Objective: The objective of this study was to estimate the association between caffeine consumption and in vitro fertilization (IVF) outcomes.
Methods: A total of 2474 couples were prospectively enrolled prior to undergoing their first cycle of IVF, contributing a total of 4716 IVF cycles. Discrete survival analysis adjusting for observed confounders was applied to quantify the relation between caffeine consumption and livebirth. Secondary outcomes of interest were oocyte retrieval, peak estradiol level, implantation rate, and fertilization rate.

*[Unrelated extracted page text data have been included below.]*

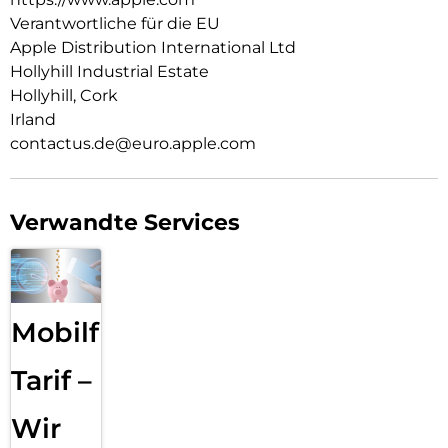
Verantwortliche für die EU
Apple Distribution International Ltd
Hollyhill Industrial Estate
Hollyhill, Cork
Irland
contactus.de@euro.apple.com
Verwandte Services
Mobilfunk
Tarif –
Wir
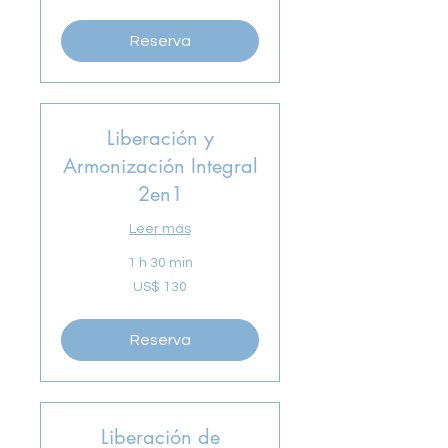
estadounidenses
Reserva
Liberación y
Armonización Integral
2en1
Leer más
1 h 30 min
130
US$ 130
dólares
estadounidenses
Reserva
Liberación de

Results: Overall, caffeine consumption by women was not significantly associated with livebirth (ptrend=0.74). Compared with women who do not drink caffeine, the likelihood of livebirth was not significantly different for women who drank low (>0-800 mg/week; odds ratio [OR]=1.00, 95% confidence interval [CI])=0.83-1.21), moderate (>800-1400 mg/week; OR=0.89, 95% CI=0.71-1.12), or high levels of caffeine (>1400 mg/week; OR=1.07, 95% CI=0.85-1.34). Greater caffeine intake by women was associated with a significantly lower peak estradiol level (ptrend=0.03), but was not associated with the number of oocytes retrieved (ptrend=0.75), fertilization rate (ptrend=0.10), or implantation rate (ptrend=0.23). There was no significant association between caffeine intake by men and livebirth (ptrend=0.27), fertilization (ptrend=0.72), or implantation (ptrend=0.24). The individual effects of consumption of coffee, tea, or soda by women or men were not related to livebirth.
Conclusion: Caffeine consumption by women or men was not associated with IVF outcomes.